Using the `MLClient` created earlier, we'll now create the endpoint in the workspace. This command will start the endpoint creation and return a confirmation response while the endpoint creation continues.

> [!NOTE]
> Expect the endpoint creation to take approximately 2 minutes.

### Step 7: Deploy registered model to a production-ready online Endpoint

#### Understanding online deployments

The key aspects of a deployment include:

- `name` - Name of the deployment.
- `endpoint_name` - Name of the endpoint that will contain the deployment.
- `model` - The model to use for the deployment. This value can be either a reference to an existing versioned model in the workspace or an inline model specification.
- `environment` - The environment to use for the deployment (or to run the model). This value can be either a reference to an existing versioned environment in the workspace or an inline environment specification. The environment can be a Docker image with Conda dependencies or a Dockerfile.
- `code_configuration` - the configuration for the source code and scoring script.
    - `path`- Path to the source code directory for scoring the model.
    - `scoring_script` - Relative path to the scoring file in the source code directory. This script executes the model on a given input request. For an example of a scoring script, see [Understand the scoring script](https://learn.microsoft.com/azure/machine-learning/how-to-deploy-online-endpoints#understand-the-scoring-script) in the "Deploy an ML model with an online endpoint" article.
- `instance_type` - The VM size to use for the deployment. For the list of supported sizes, see [Managed online endpoints SKU list](https://learn.microsoft.com/azure/machine-learning/reference-managed-online-endpoints-vm-sku-list).
- `instance_count` - The number of instances to use for the deployment.
    
#### Understanding MLflow model deployment

Azure Machine Learning supports no-code deployment of a model created and logged with MLflow. This means that you don't have to provide a scoring script or an environment during model deployment, as the scoring script and environment are automatically generated when training an MLflow model. If you were using a custom model, though, you'd have to specify the environment and scoring script during deployment.

> [!IMPORTANT]
> If you typically deploy models using scoring scripts and custom environments and want to achieve the same functionality using MLflow models, we recommend reading [Using MLflow models for no-code deployment](https://learn.microsoft.com/azure/machine-learning/how-to-deploy-mlflow-models).

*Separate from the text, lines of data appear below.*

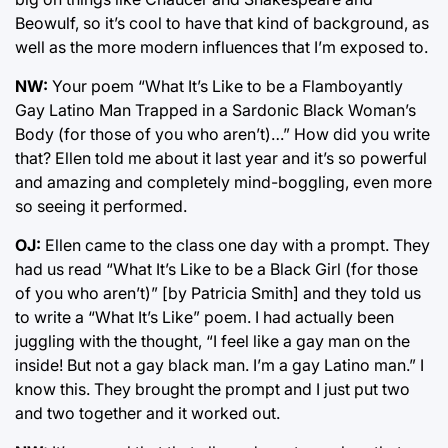
Beowulf, so it’s cool to have that kind of background, as
well as the more modern influences that I’m exposed to.
NW:
Your poem “What It’s Like to be a Flamboyantly
Gay Latino Man Trapped in a Sardonic Black Woman’s
Body (for those of you who aren’t)…” How did you write
that? Ellen told me about it last year and it’s so powerful
and amazing and completely mind-boggling, even more
so seeing it performed.
OJ:
Ellen came to the class one day with a prompt. They
had us read “What It’s Like to be a Black Girl (for those
of you who aren’t)” [by Patricia Smith] and they told us
to write a “What It’s Like” poem. I had actually been
juggling with the thought, “I feel like a gay man on the
inside! But not a gay black man. I’m a gay Latino man.” I
know this. They brought the prompt and I just put two
and two together and it worked out.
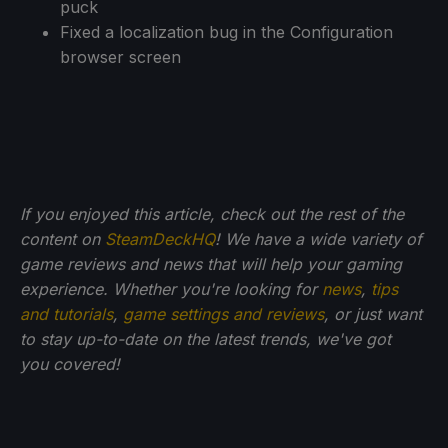
puck
Fixed a localization bug in the Configuration
browser screen
If you enjoyed this article, check out the rest of the
content on
SteamDeckHQ
! We have a wide variety of
game reviews and news that will help your gaming
experience. Whether you're looking for
news
,
tips
and tutorials
,
game settings and reviews
, or just want
to stay up-to-date on the latest trends, we've got
you
covered!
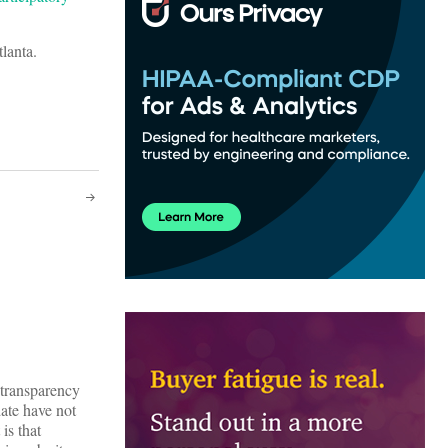
tlanta.
 transparency
ate have not
is that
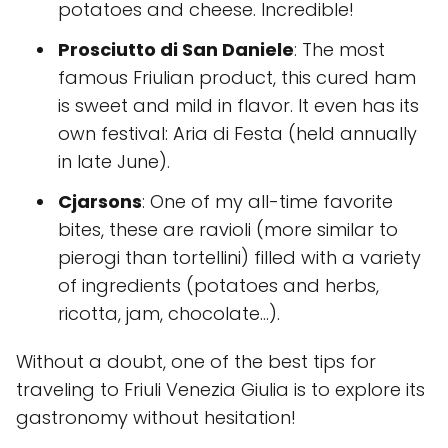
potatoes and cheese. Incredible!
Prosciutto di San Daniele
: The most
famous Friulian product, this cured ham
is sweet and mild in flavor. It even has its
own festival: Aria di Festa (held annually
in late June).
Cjarsons
: One of my all-time favorite
bites, these are ravioli (more similar to
pierogi than tortellini) filled with a variety
of ingredients (potatoes and herbs,
ricotta, jam, chocolate…).
Without a doubt, one of the best tips for
traveling to Friuli Venezia Giulia is to explore its
gastronomy without hesitation!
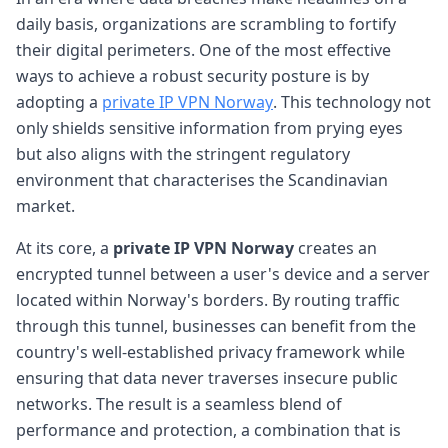
daily basis, organizations are scrambling to fortify
their digital perimeters. One of the most effective
ways to achieve a robust security posture is by
adopting a
private IP VPN Norway
. This technology not
only shields sensitive information from prying eyes
but also aligns with the stringent regulatory
environment that characterises the Scandinavian
market.
At its core, a
private IP VPN Norway
creates an
encrypted tunnel between a user's device and a server
located within Norway's borders. By routing traffic
through this tunnel, businesses can benefit from the
country's well-established privacy framework while
ensuring that data never traverses insecure public
networks. The result is a seamless blend of
performance and protection, a combination that is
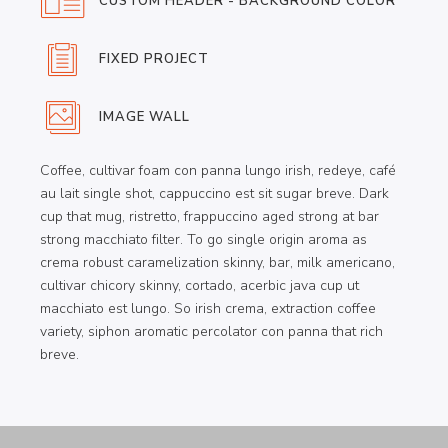
CUSTOM HEADER - BACKGROUND COLOR
FIXED PROJECT
IMAGE WALL
Coffee, cultivar foam con panna lungo irish, redeye, café
au lait single shot, cappuccino est sit sugar breve. Dark
cup that mug, ristretto, frappuccino aged strong at bar
strong macchiato filter. To go single origin aroma as
crema robust caramelization skinny, bar, milk americano,
cultivar chicory skinny, cortado, acerbic java cup ut
macchiato est lungo. So irish crema, extraction coffee
variety, siphon aromatic percolator con panna that rich
breve.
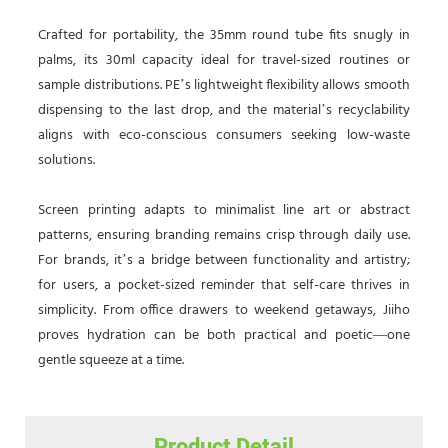
Crafted for portability, the 35mm round tube fits snugly in
palms, its 30ml capacity ideal for travel-sized routines or
sample distributions. PE’s lightweight flexibility allows smooth
dispensing to the last drop, and the material’s recyclability
aligns with eco-conscious consumers seeking low-waste
solutions.
Screen printing adapts to minimalist line art or abstract
patterns, ensuring branding remains crisp through daily use.
For brands, it’s a bridge between functionality and artistry;
for users, a pocket-sized reminder that self-care thrives in
simplicity. From office drawers to weekend getaways, Jiiho
proves hydration can be both practical and poetic—one
gentle squeeze at a time.
Product Detail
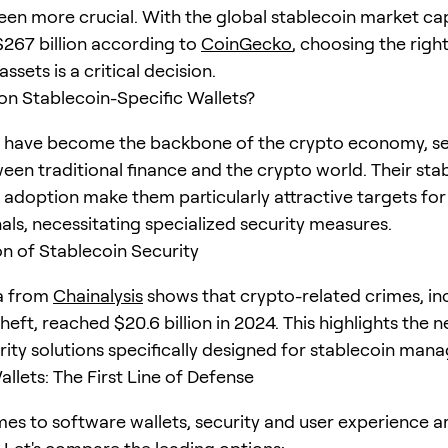
een more crucial. With the global stablecoin market cap
267 billion according to
CoinGecko
, choosing the right
assets is a critical decision.
n Stablecoin-Specific Wallets?
 have become the backbone of the crypto economy, se
een traditional finance and the crypto world. Their stab
adoption make them particularly attractive targets for
als, necessitating specialized security measures.
on of Stablecoin Security
a from
Chainalysis
shows that crypto-related crimes, in
heft, reached $20.6 billion in 2024. This highlights the 
rity solutions specifically designed for stablecoin man
llets: The First Line of Defense
es to software wallets, security and user experience a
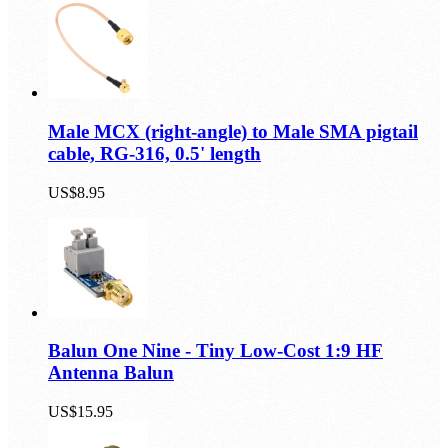
Male MCX (right-angle) to Male SMA pigtail
cable, RG-316, 0.5' length
US$8.95
Balun One Nine - Tiny Low-Cost 1:9 HF
Antenna Balun
US$15.95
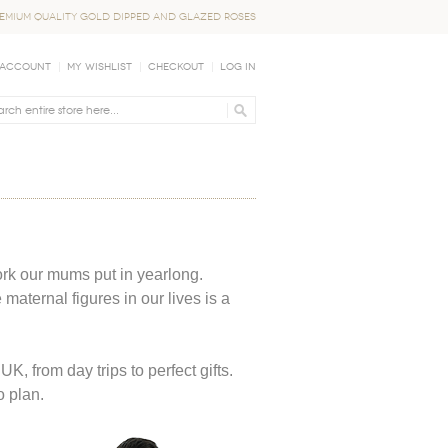
EMIUM QUALITY GOLD DIPPED AND GLAZED ROSES
 Account
My Wishlist
Checkout
Log In
rk our mums put in yearlong.
aternal figures in our lives is a
, from day trips to perfect gifts.
o plan.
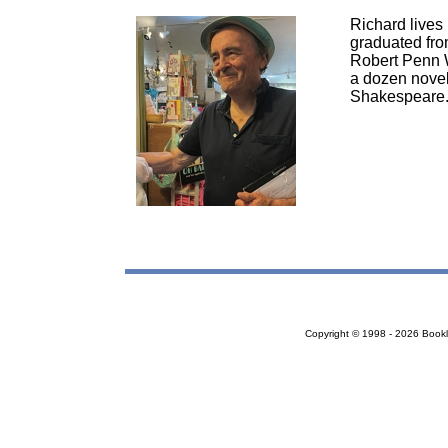
Richard lives 
graduated fro
Robert Penn W
a dozen novels
Shakespeare
Copyright © 1998 - 2026 Bookloc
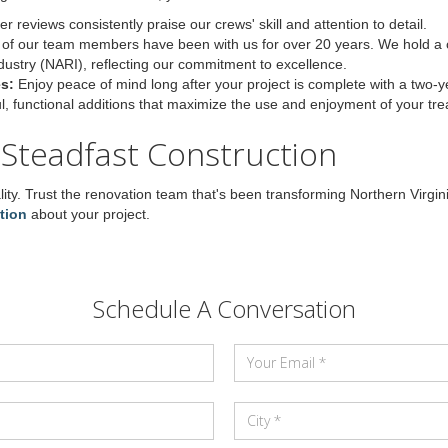
 reviews consistently praise our crews' skill and attention to detail.
of our team members have been with us for over 20 years. We hold a ce
dustry (NARI), reflecting our commitment to excellence.
s:
Enjoy peace of mind long after your project is complete with a two-
ul, functional additions that maximize the use and enjoyment of your tr
 Steadfast Construction
ity. Trust the renovation team that's been transforming Northern Virg
tion
about your project.
Schedule A Conversation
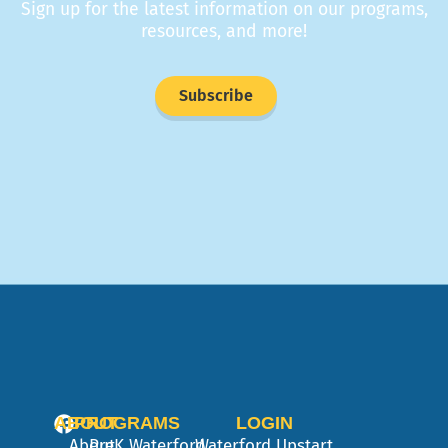
Sign up for the latest information on our programs,
resources, and more!
Subscribe
ABOUT
PROGRAMS
LOGIN
About
PreK
Waterford
Waterford Upstart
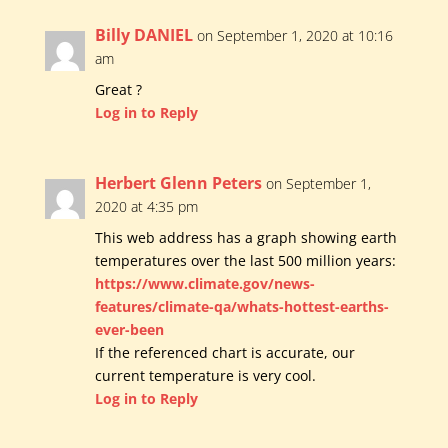
Billy DANIEL
on September 1, 2020 at 10:16
am
Great ?
Log in to Reply
Herbert Glenn Peters
on September 1,
2020 at 4:35 pm
This web address has a graph showing earth
temperatures over the last 500 million years:
https://www.climate.gov/news-
features/climate-qa/whats-hottest-earths-
ever-been
If the referenced chart is accurate, our
current temperature is very cool.
Log in to Reply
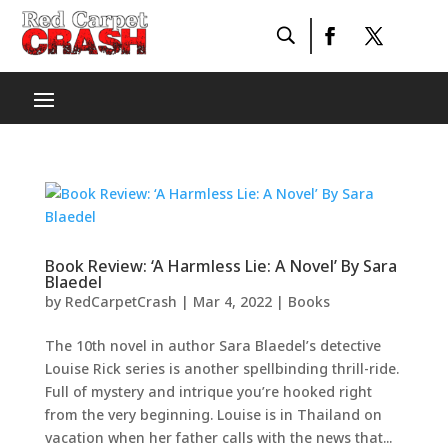
Book Review: ‘A Harmless Lie: A Novel’ By Sara
Blaedel
by
RedCarpetCrash
|
Mar 4, 2022
|
Books
The 10th novel in author Sara Blaedel’s detective
Louise Rick series is another spellbinding thrill-ride.
Full of mystery and intrique you’re hooked right
from the very beginning. Louise is in Thailand on
vacation when her father calls with the news that...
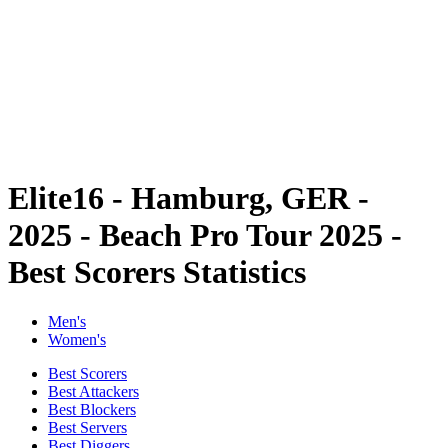
back to BPT Home
Where To Watch
Tickets
Teams
Schedule & Results
Standings
Statistics
Competition
News
Elite16 - Hamburg, GER -
2025 - Beach Pro Tour 2025 -
Best Scorers Statistics
Men's
Women's
Best Scorers
Best Attackers
Best Blockers
Best Servers
Best Diggers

#### Deploy the model to the endpoint

You'll begin by creating a single deployment that handles 100% of the incoming traffic. We've chosen an arbitrary color name (*blue*) for the deployment. To create the deployment for our endpoint, we'll use the `ManagedOnlineDeployment` class.

> [!NOTE]
> No need to specify an environment or scoring script as the model to deploy is an MLflow model.

In [None]:
!az ml model download --name credit_defaults_model --version 11 --download-path .

Downloading the model LocalUpload/3480a1d0fce39f773f618d313d2687ca/credit_defaults_model at .\credit_defaults_model\credit_defaults_model



In [60]:
!az ml model download --name credit_defaults_model --version 1 --download-path .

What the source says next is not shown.